Tue, Sep 15, 2009 - Page 2 News List

Swine flu claims woman two days after giving birth

PARTY ON The CECC said students need not cancel graduation trips over fears of spreading A(H1N1) as the virus has already spread around the nation

STAFF WRITER, WITH CNA

A father touches his premature baby boy’s hand yesterday after his wife died from A(H1N1) influenza two days after giving birth to the child in Changhua County.

PHOTO: CNA

A 23-year-old Vietnamese woman died from influenza A(H1N1) two days after giving birth to a baby boy, health authorities in Changhua County reported yesterday.

The woman, the spouse of a Taiwanese man, was six months pregnant when she was admitted to Changhua Christian Hospital on Aug. 23 with severe flu symptoms, said Yeh Yen-po (葉彥伯), director of the Changhua County Government’s health department.

She tested positive for A(H1N1) influenza the following day and was placed in an intensive care ward, the physician who attended her at the hospital said.

The woman was given the antiviral drug Tamiflu, but her condition failed to improve, the physician said, adding that her womb could not function normally because she had breathing difficulties.

On Friday, the woman gave natural birth to a baby boy, who was not breathing and had no heartbeat at the time.

“After emergency treatment, the infant is now in a stable condition and has not shown any flu-like symptoms,” the physician said, adding that laboratory tests also gave him a clean bill of health.

However, his mother’s health deteriorated after the delivery and she died on Sunday despite emergency efforts to resuscitate her, the physician said.
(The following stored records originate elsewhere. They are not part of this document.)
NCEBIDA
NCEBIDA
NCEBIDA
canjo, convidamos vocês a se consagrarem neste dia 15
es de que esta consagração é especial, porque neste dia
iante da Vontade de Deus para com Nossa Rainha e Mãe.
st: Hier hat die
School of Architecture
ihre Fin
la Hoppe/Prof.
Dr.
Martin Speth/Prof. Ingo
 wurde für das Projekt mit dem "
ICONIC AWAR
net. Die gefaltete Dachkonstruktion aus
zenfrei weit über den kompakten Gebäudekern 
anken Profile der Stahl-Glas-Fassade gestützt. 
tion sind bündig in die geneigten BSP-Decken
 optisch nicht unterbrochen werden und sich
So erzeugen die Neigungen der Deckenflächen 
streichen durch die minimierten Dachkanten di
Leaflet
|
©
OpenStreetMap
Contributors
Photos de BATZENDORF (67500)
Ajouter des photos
According to the physician, the woman developed a fever, muscle pains and other flu-like symptoms on Aug. 16, but did not go to hospital until Aug. 23 when her condition worsened.
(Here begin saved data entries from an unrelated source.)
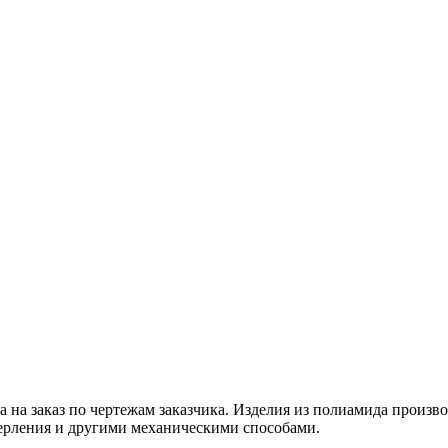
 на заказ по чертежам заказчика. Изделия из полиамида произво
ерления и другими механическими способами.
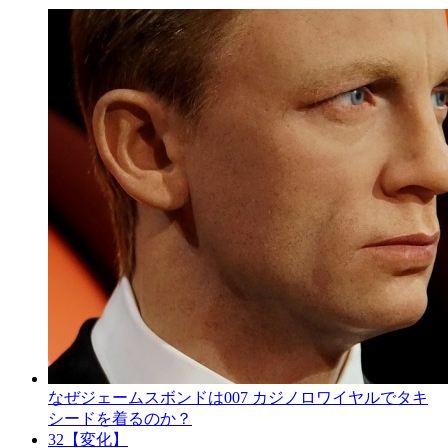
なぜジェームスボンドは007 カジノロワイヤルでタキ
シードを着るのか？
32【変化】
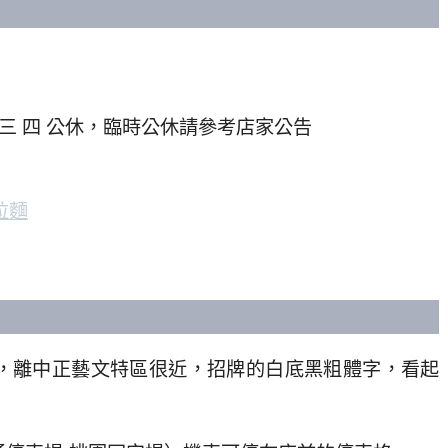
:00，三 四 公休，臨時公休請參考店家公告
拉麵
，離中正藝文特區很近，招牌的白底黑粗體字，看起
The Vietnamese woman is the 14th A(H1N1)-related fatality recorded in Taiwan, the Central Epidemic Command Center (CECC) said yesterday.
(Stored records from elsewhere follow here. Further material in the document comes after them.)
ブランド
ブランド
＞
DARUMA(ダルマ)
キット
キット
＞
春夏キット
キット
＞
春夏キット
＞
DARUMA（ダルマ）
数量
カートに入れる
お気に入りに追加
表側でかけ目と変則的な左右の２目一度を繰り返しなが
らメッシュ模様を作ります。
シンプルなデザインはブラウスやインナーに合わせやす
Earlier on Sunday, an eight-year-old girl with cerebral palsy also succumbed to swine flu, the CECC said.

The girl lived with her parents and had never attended school, Yeh said, adding that neither of her parents had shown any flu-like symptoms.

The girl developed a fever on Aug. 31 and was hospitalized on Sept. 2 at a medical center in central Taiwan where she had been having treatment for cerebral palsy. She was reported as a severe A(H1N1) case last Tuesday.

A total of 222 patients nationwide have so far been hospitalized with severe H1N1 symptoms, CECC statistics show.

Sixty-one of the patients remain in hospital, while the others have recovered and been discharged.

Meanwhile, in response to public concern over the possible spread of A(H1N1) with most of the nation’s junior high and high school students about to make graduation trips in the coming weeks, the CECC yesterday said trips could proceed as scheduled.

“High school students’ graduation trips will not speed up the epidemic as the virus has already spread throughout Taiwan,” CECC official Wang Jen-hsien (王任賢) said.

“The main groups at risk for swine flu are adults between 20 and 50 with cardiac problems, people who are obese and pregnant women,” he said.